Due to the economic pressures of the past few years, budgets are still tight in the microwave and RF industry. Many firms continue to put their money toward R&D for highly "safe" (i.e., profitable) markets and take a "wait-and-see" attitude toward more speculative segments. Wireless communications, of course, has always been one of those "iffy" markets. It has both rewarded companies handsomely and left them with an abundance of unsold inventory. According to IMS Research, this year will have some winnersand as usual, some loserswithin the wireless industry. The market-research firm breaks these down into "the good, the bad, and the ugly."

Topping the "good" list are low-power wireless technologies, which are expected to gain a foothold in the smartphone market. According to IMS Research, over 35% of this year's smartphones will be shipped with dual-mode Bluetooth low energy (also known as Bluetooth Smart Ready). In addition, a third major phone brand will incorporate the short-range wireless technology, ANT. In fact, over 10 million ANT+ enabled phones will be shipped in 2012.

Near-field communications (NFC) also will broaden their reach in smartphones. IMS projects that sales of NFC-enabled cellular handsets will accelerate during the next 12 months to reach over 80 million handsets. Showcase events, such as the Summer Olympic Games in London, will help to promote the technology and its benefits.

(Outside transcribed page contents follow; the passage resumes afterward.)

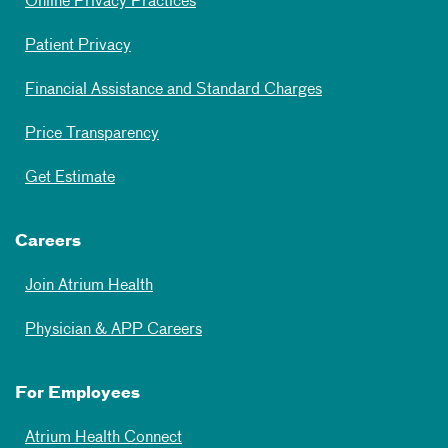
Online Privacy Practices
Patient Privacy
Financial Assistance and Standard Charges
Price Transparency
Get Estimate
Careers
Join Atrium Health
Physician & APP Careers
For Employees
Atrium Health Connect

This year also will see the next big leap in the IEEE 802.11x wireless-local-area-networking (WLAN) standards. Specifically, portable-computing devices will switch from IEEE 802.11n to 802.11ac. IMS Research predicts that more than 3 million computing devices will be fitted with 802.11ac this year. Low-power, WiFi-enabled PC peripherals also will see a boost, as over 2 million units are expected to be shipped.

In terms of "the bad," the market-research firm points to Long Term Evolution (LTE). The issue is not false promises in terms of the technology's capabilities, but rather the fact that it has been overhyped and will not make much impact this year. Although LTE is forecast to be the fourth-generation (4G) technology of choice, IMS Research notes that the tough economic climate has resulted in major deployment setbacks for the industry. Also falling into the "bad" category is the expected decline in mono Bluetooth headsets. Unit shipments are likely to decline at an average of 0.5% year over year.

Finally, the firm listed the "ugly:" WirelessHD will finally enter its death throes. Although WirelessHD has been shipping since 2009, it has not received the industry backing that WiGig has. This year's arrival of WiGig will therefore signify WirelessHD's demise. In the first year, IMS Research predicts shipments of over 1 million for WiGig.